Sleuths unravel 16th-century Italian murder mystery

From Reuters “Oddly Enough” column with reporting by Ella Ide; editing by Stephen Brown and Paul Casciato:

The investigation in Carini — a small town near Palermo — centers on the castle where Baroness Laura Lanza was killed in 1563 with her lover Ludovico Vernagallo when they were caught in bed together.

“Justice wasn’t done back then,” said Gaetano La Fata, Mayor of Carini, who has decided to reopen the case and exhume the remains of the lovers.

“We hope that DNA tests and criminal profiling will help us discover the motive behind the crime and establish whether there was more than one assassin,” he told Reuters.

The Baroness’s father Cesare confessed to the honor killing in a letter to the king, which is currently archived in the Chiesa Madre church in Carini.

“Legend has it, however, that Cesare Lanza did not act alone, but was helped by his son-in-law, Don Vincenzo La Grua,” said the Mayor.

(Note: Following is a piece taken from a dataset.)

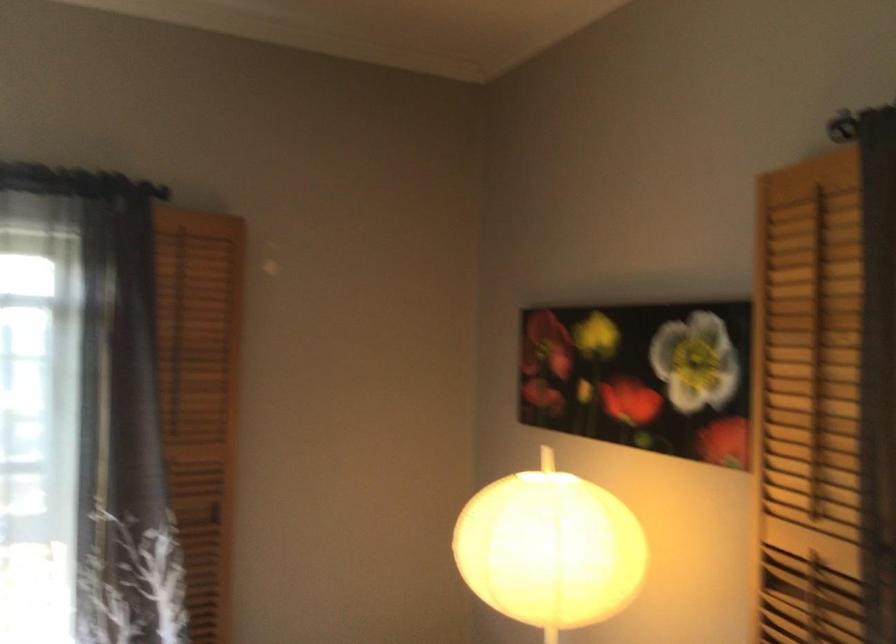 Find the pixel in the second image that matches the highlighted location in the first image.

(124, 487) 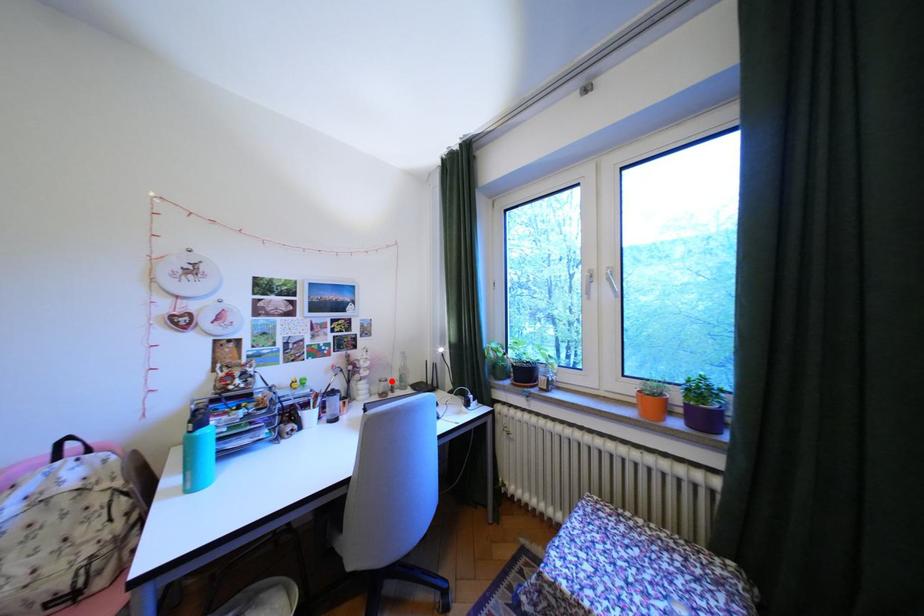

Rumours passed down through generations of Sicilians have it that the husband was motivated by plans to marry again. La Grua may also have feared his rival, Vernagallo, would attempt to claim financial rights for fathering children with his wife.

In reopening the ‘cold case’, La Fata has asked the local police to work together with the ICAA (International Crime Analysis Association) headed by Marco Strano, psychologist and criminologist for the Italian State Police.

“The idea for the investigation began as a joke,” Strano told Reuters. “I visited Carini in June and when I met La Fata I teased him for not having resolved the murder yet, so he challenged me to solve it.”